Tandem copies of Helitrons and Helentron-associated INterspersed Elements (HINEs). (A) Tandem copies of four Helitrons having 5′ TC and 3′ CTAG are counted as indicated by the horizontal black line underneath the box. Boxes with the same color indicate that they have > 85% sequence identity. Sequences homologous to multiple Helitron ends can be identified within a single Helitron. The sequences that are homologous to Helitron 5′ ends are shown before the dots and sequences that are homologous to Helitron 3′ ends are shown after the dots within the box. (B) Empty site of the tandem Helitron described above. The first line is host sequences with the Helitron insertion and second line is an orthologous site in another bat Rhinolophus ferrumequinum. (C) Three tandem copies of a HINE insertion in the Drosophila ananassae genome. One copy is truncated because it is at the end of the contig. The HINE copies are 99% identical to each other.

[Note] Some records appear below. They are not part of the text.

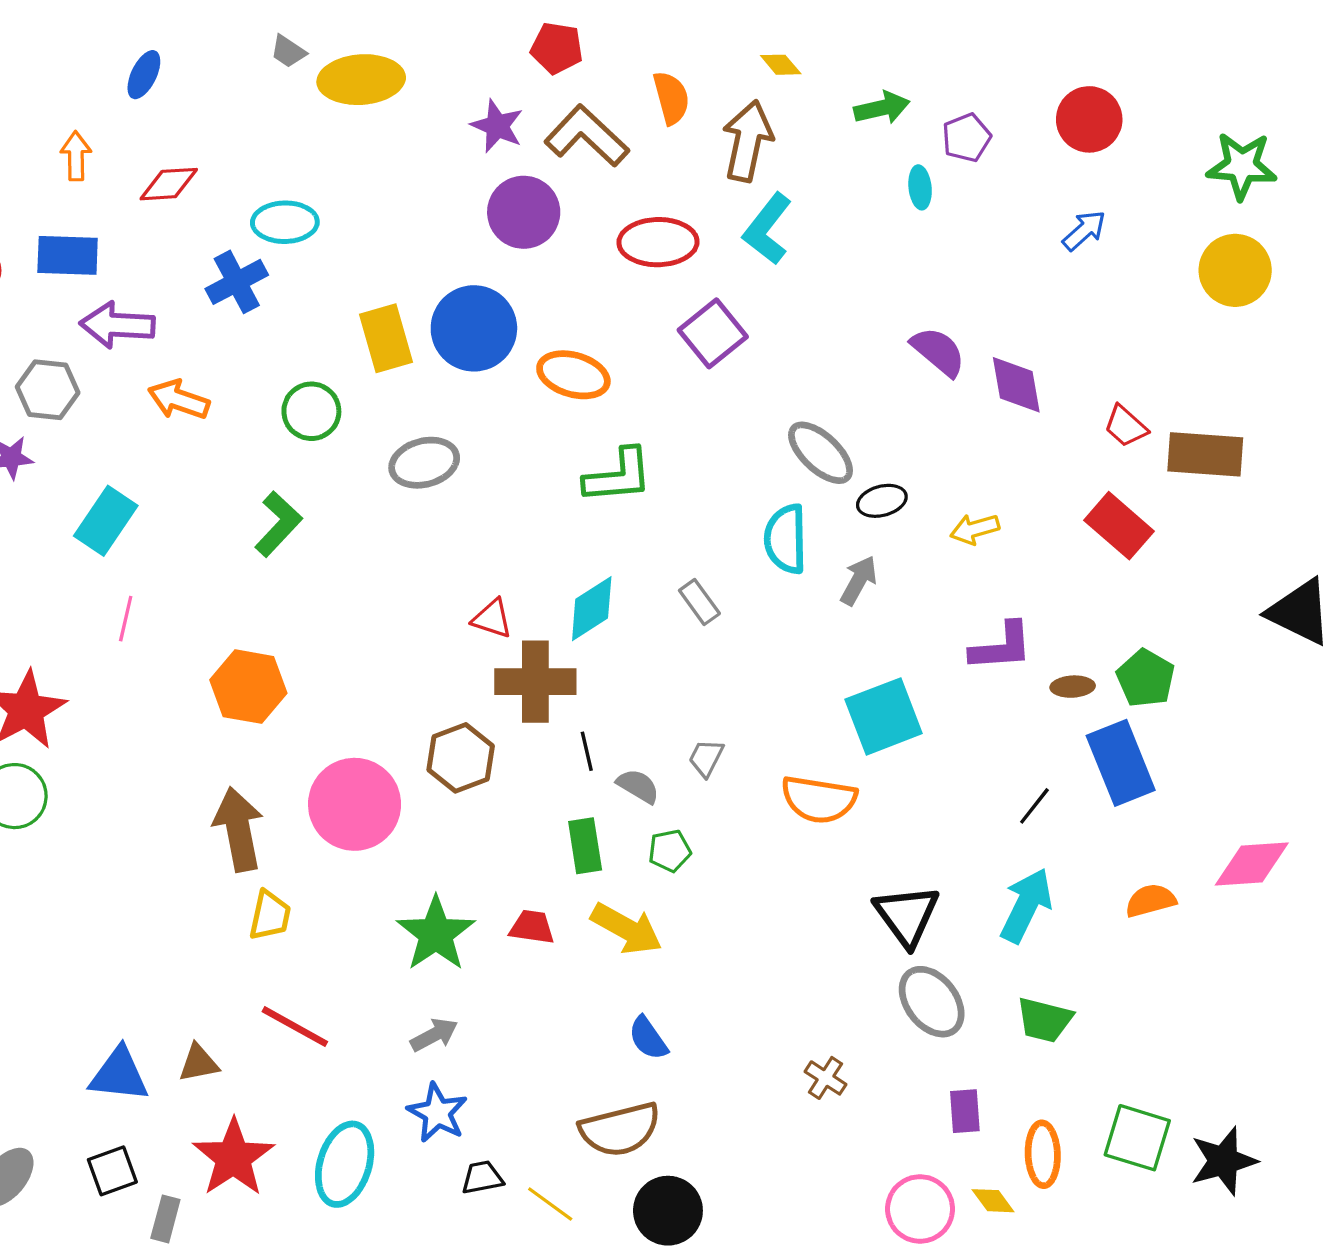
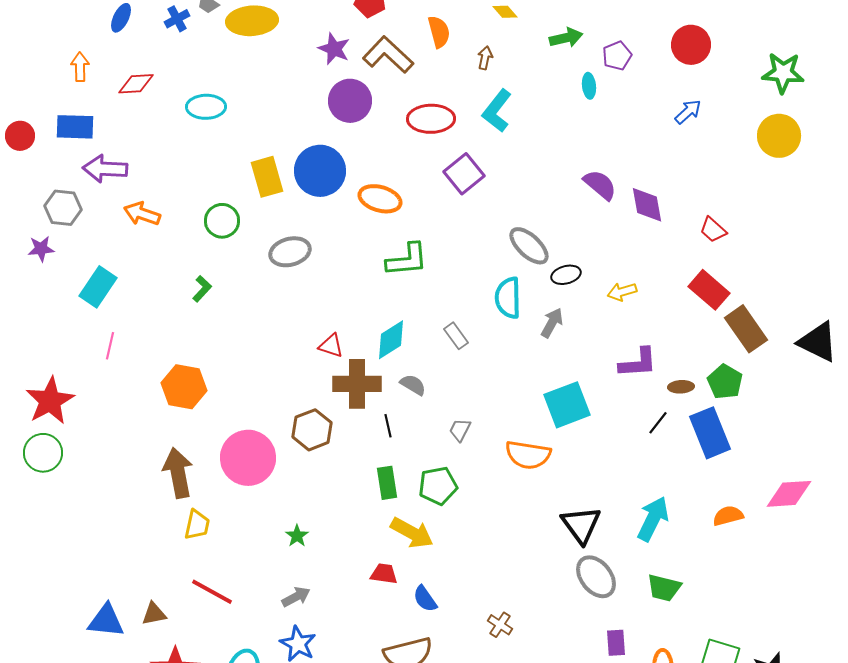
brown arrow: (748, 141) -> (485, 58), size x0.5
blue cross: (237, 282) -> (177, 19), moved, size x0.7
brown rectangle: (1205, 454) -> (746, 329), moved, turned 51
green L-shape: (278, 524) -> (202, 289), size x0.7
gray semicircle: (638, 786) -> (413, 385), moved
black line: (1034, 806) -> (658, 423), moved
green pentagon: (670, 851) -> (438, 486), size x1.5
red trapezoid: (532, 927) -> (384, 574), moved
green star: (436, 934) -> (297, 536), size x0.5
brown cross: (825, 1078) -> (500, 625), moved

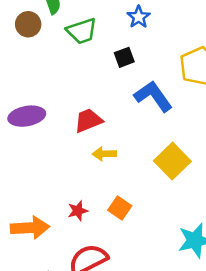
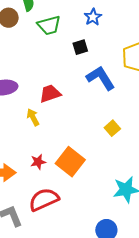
yellow arrow: (104, 154) -> (33, 117), moved, turned 60
yellow square: (172, 161) -> (112, 128), size x0.6
orange square: (120, 208) -> (70, 162), size x1.6

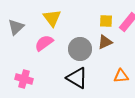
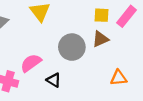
pink semicircle: (44, 43) -> (31, 63), moved
black triangle: (77, 78) -> (54, 80), moved, size x0.6

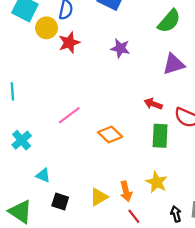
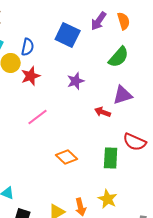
purple star: (120, 48) -> (76, 81), turned -30
red arrow: (153, 104) -> (103, 112), moved
pink line: (69, 115) -> (38, 117), moved

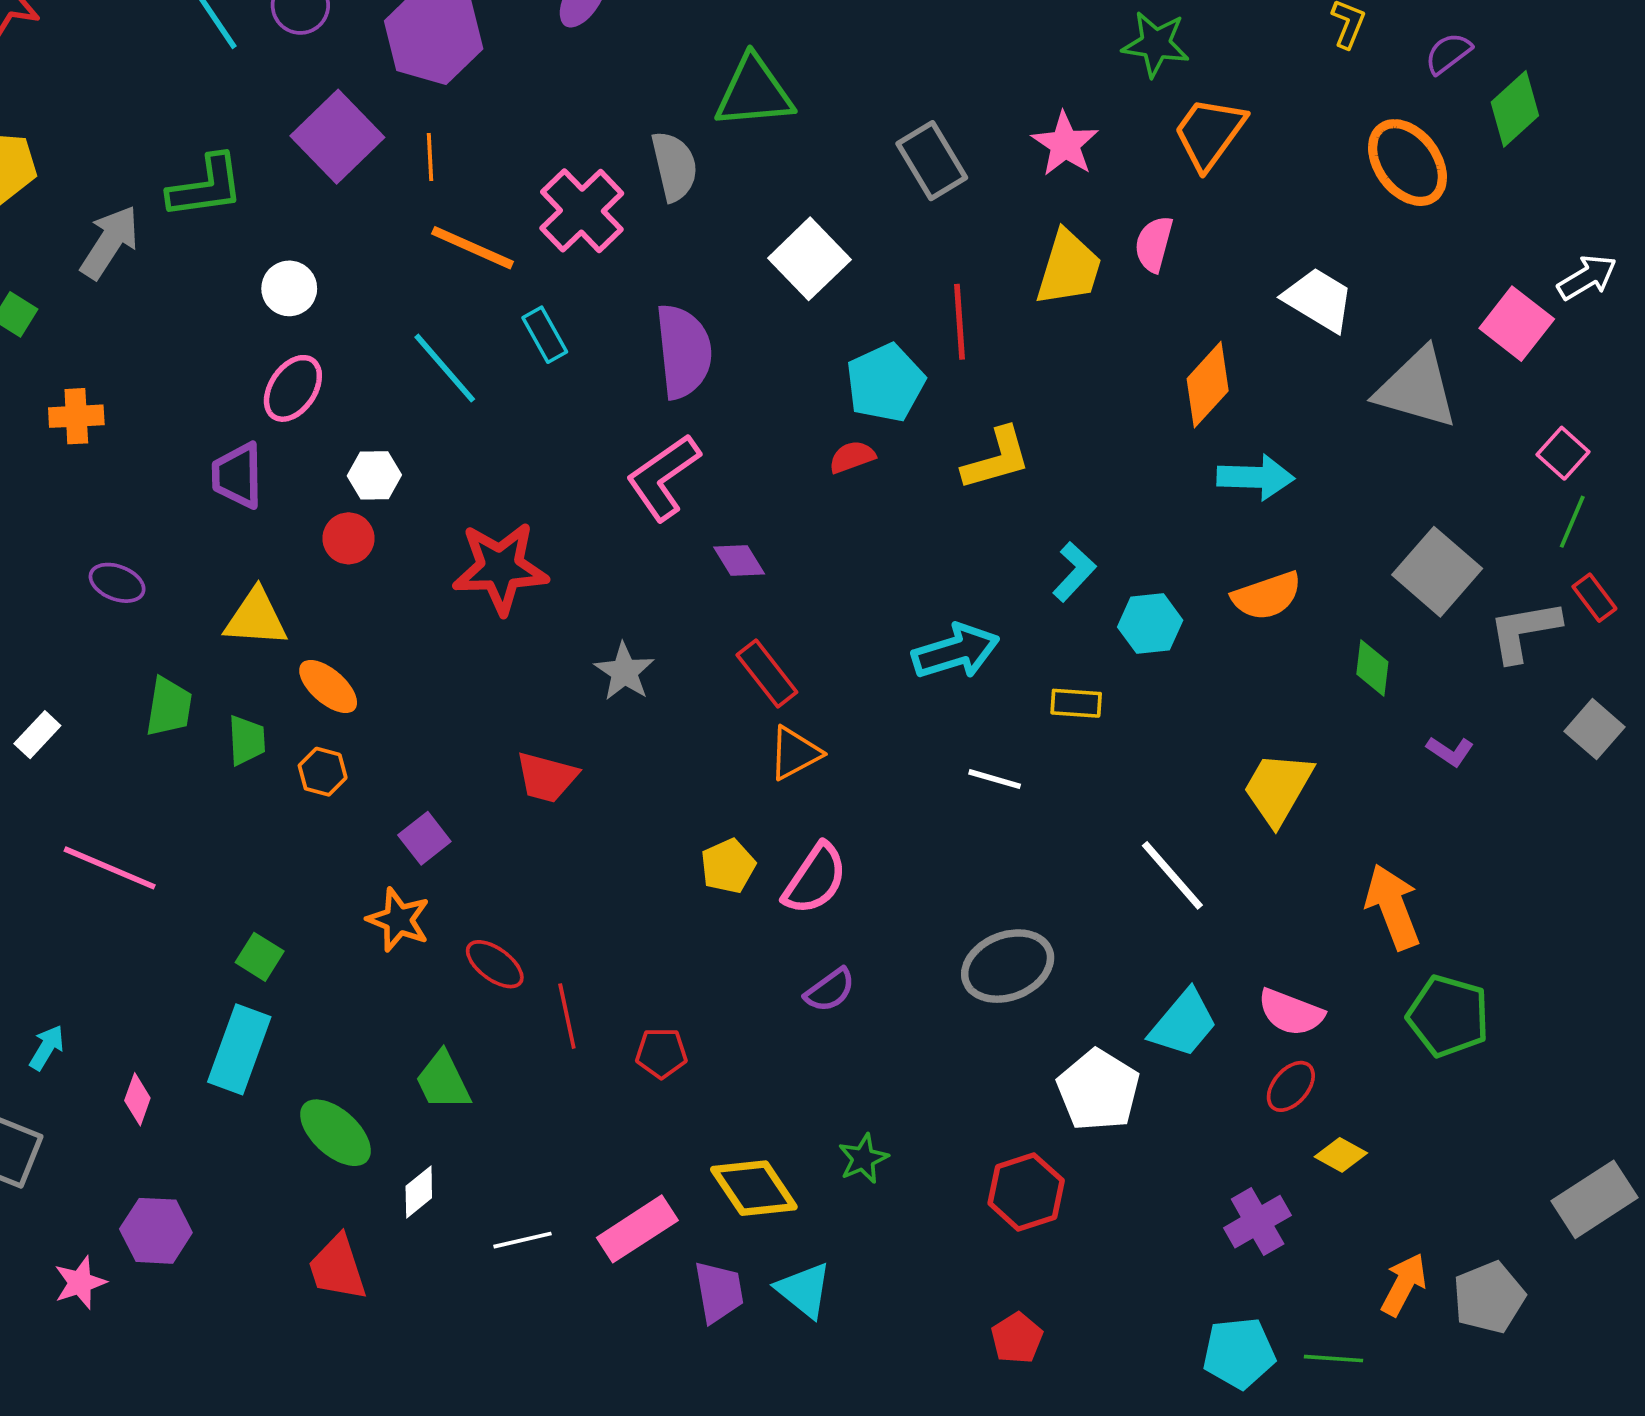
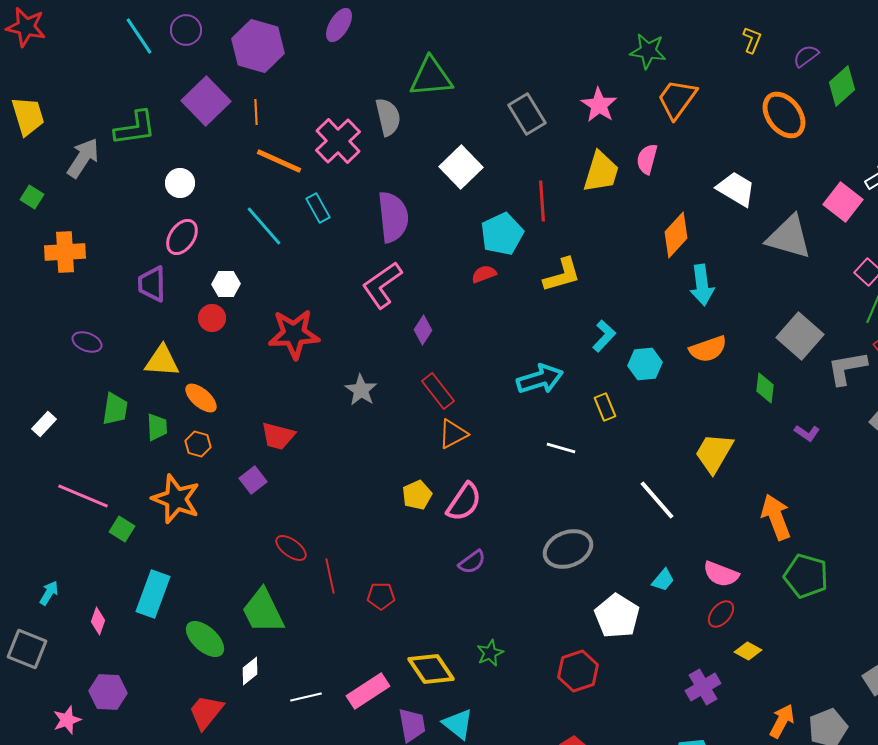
orange cross: (76, 416) -> (65, 252), size x1.4
cyan arrow: (1256, 477) -> (702, 285), turned 81
purple diamond: (739, 561) -> (423, 330), turned 64
yellow rectangle: (1076, 703) -> (605, 407), turned 64
red trapezoid: (547, 777) -> (278, 436), moved
orange star: (398, 920) -> (176, 499), moved, size x1.4
green square: (260, 957) -> (122, 529), moved
cyan trapezoid: (1183, 1023) -> (663, 580), size x0.6
green trapezoid: (443, 1081) -> (263, 611), size x1.4
red trapezoid: (337, 1268) -> (206, 712), turned 57

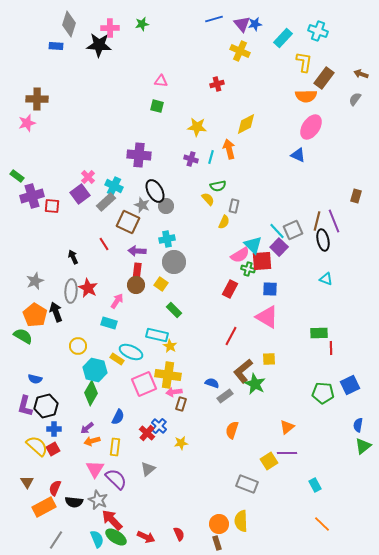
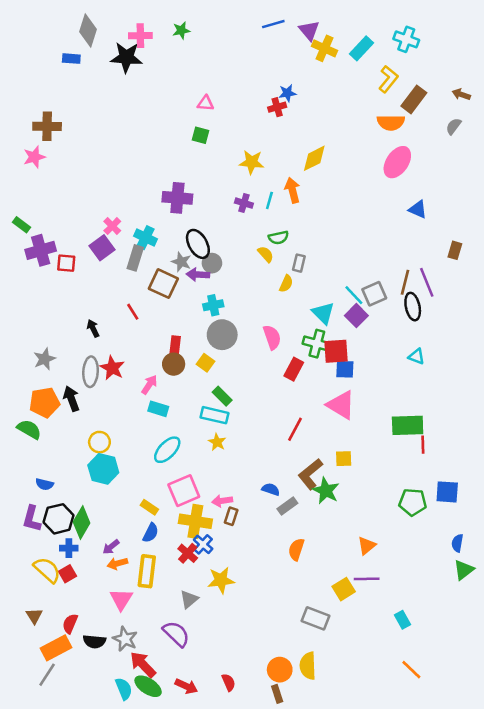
blue star: (255, 24) -> (287, 93), moved
yellow cross: (240, 51) -> (324, 48), moved
yellow L-shape: (304, 62) -> (388, 79), turned 30
blue triangle: (298, 155) -> (418, 209), moved
gray rectangle: (106, 202) -> (135, 258), turned -30
purple arrow: (137, 251) -> (198, 275), moved
pink semicircle: (240, 255) -> (272, 337), moved, turned -78
red square: (262, 261) -> (336, 351), moved
green cross: (248, 269) -> (317, 344), size x1.5
orange pentagon: (35, 315) -> (45, 402), turned 30
cyan rectangle: (109, 323) -> (158, 409), moved
green rectangle: (319, 333) -> (408, 425), size x1.4
cyan rectangle: (157, 335) -> (215, 415), moved
cyan ellipse: (131, 352) -> (167, 450), turned -70
yellow rectangle: (117, 359) -> (149, 507), moved
cyan hexagon: (95, 370) -> (103, 469), moved
yellow cross: (168, 375) -> (195, 521), moved
blue square: (350, 385) -> (447, 492), turned 30
green diamond: (91, 393) -> (82, 523), moved
yellow star: (181, 443) -> (221, 580), moved, size x1.5
yellow rectangle: (115, 447) -> (147, 571), size x1.4
purple semicircle: (116, 479) -> (176, 634), moved
gray line: (56, 540) -> (47, 675), moved

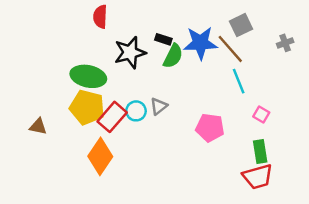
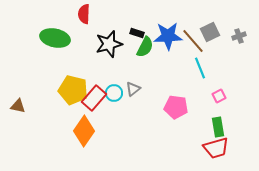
gray square: (241, 25) -> (210, 32), moved
green ellipse: (88, 76) -> (55, 38), moved
pink square: (261, 115) -> (219, 96), turned 32
brown triangle: (38, 126) -> (18, 106), moved

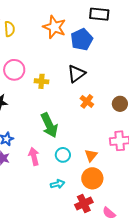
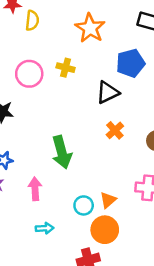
blue pentagon: (82, 40) -> (131, 63), moved
yellow cross: (41, 81) -> (66, 68), moved
cyan circle: (63, 155) -> (84, 205), moved
cyan arrow: (57, 184) -> (45, 228), moved

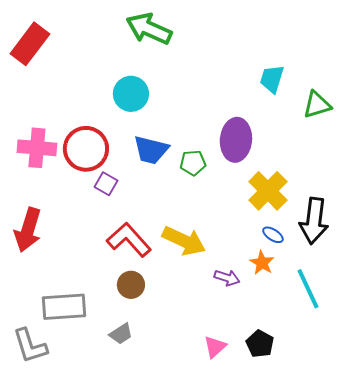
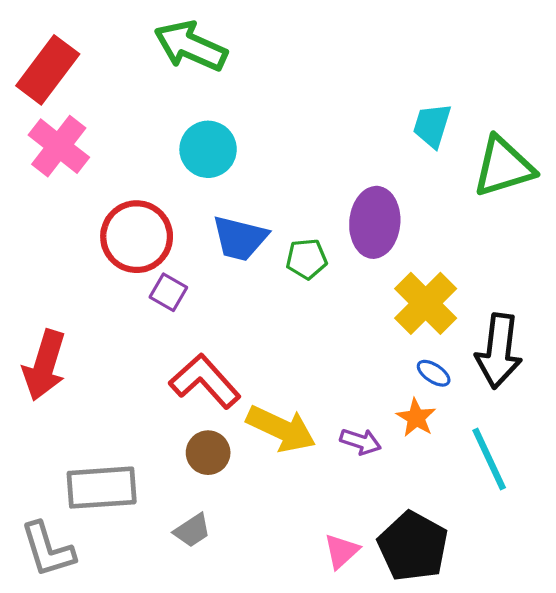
green arrow: (149, 29) -> (191, 46), moved
green triangle: (317, 105) -> (503, 167), size x1.4
pink cross: (37, 148) -> (59, 146), moved, turned 33
yellow arrow: (184, 241) -> (281, 429), moved
black pentagon: (260, 344) -> (413, 546), size x1.6

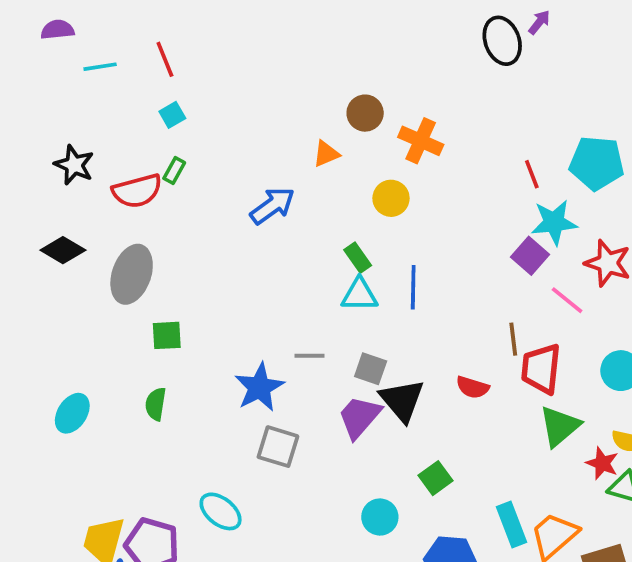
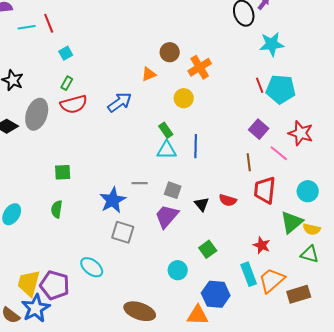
red line: (165, 59) -> (49, 23), moved
orange cross: (421, 141) -> (200, 67), turned 35
cyan pentagon: (597, 163) -> (281, 89), moved
red semicircle: (137, 191) -> (74, 104), moved
cyan star: (554, 222) -> (272, 44), moved
gray ellipse: (132, 274) -> (37, 114), moved
brown line: (513, 339) -> (249, 162), moved
black triangle: (402, 400) -> (202, 204), moved, size x0.6
green triangle: (560, 426) -> (292, 222), moved
red star: (602, 463) -> (262, 245), moved

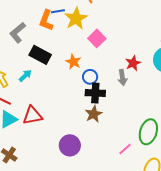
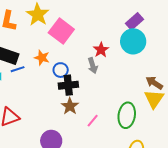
blue line: (58, 11) -> (18, 69), moved
pink square: (97, 38) -> (61, 31), size x1.4
pink line: (125, 149) -> (93, 121), moved

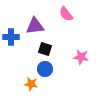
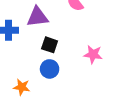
orange star: (31, 84) -> (22, 87), moved

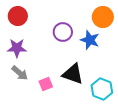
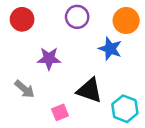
purple circle: (63, 32) -> (77, 17), moved
purple star: (17, 48) -> (49, 58), moved
pink square: (46, 84) -> (60, 112), moved

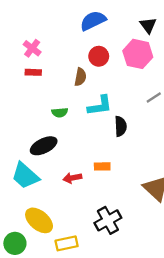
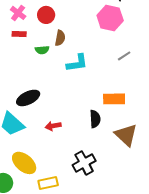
red circle: (99, 56) -> (46, 15), moved
green semicircle: (60, 113) -> (42, 50), moved
black semicircle: (121, 126) -> (95, 119), moved
orange rectangle: (102, 166) -> (114, 99), moved, size x1.5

Examples of the impact of Helitrons on gene structure and expression. (A) Insertion of a Helitron in the promoter (Yellow box with letter P) disrupts the transcription of the gene ( 102 , 169 ). (B) A Helitron insertion upstream of the promoter can increase the expression of the gene ( 170 ). (C) A Helentron-associated INterspersed Element (HINE) insertion in the promoter region of P element disrupts the promoter but provides a de novo promoter ( 172 , 173 ). (D) Chimeric transcript generated from a Helitron containing multiple gene fragments (maroon, light orange and light pink boxes) (e.g., 82 , 98 , 101 ). (E) Helitron insertions in the 5′ UTR contributes to transcript diversity ( 51 , 84 ). (F) Insertion in the 3′ UTR can disrupt the polyadenylation of the transcripts causing loss of function ( 174 ). (G) Helitron insertion provides novel alternative polyadenylation sites ( 51 ). (H) Helitron insertions in the 3′ UTR provides putative microRNA binding sites ( 51 ). (I) Insertion of a Helitron in an intron can disrupt or alter splicing increasing transcript diversity ( 51 , 82 ) often causing loss of function ( 99 , 177 ). (J) Helitrons provide cryptic splice sites and create novel fusion transcripts ( 51 , 82 ). (K) Two different waves of HINE amplification provided binding sites for the protein involved in dosage compensation (shown in orange and red bars) on the X chromosomes that were generated ∼ 15 and ∼1 million years ago ( 127 ). (L) Helitron insertions contribute to long noncoding RNAs ( 51 ).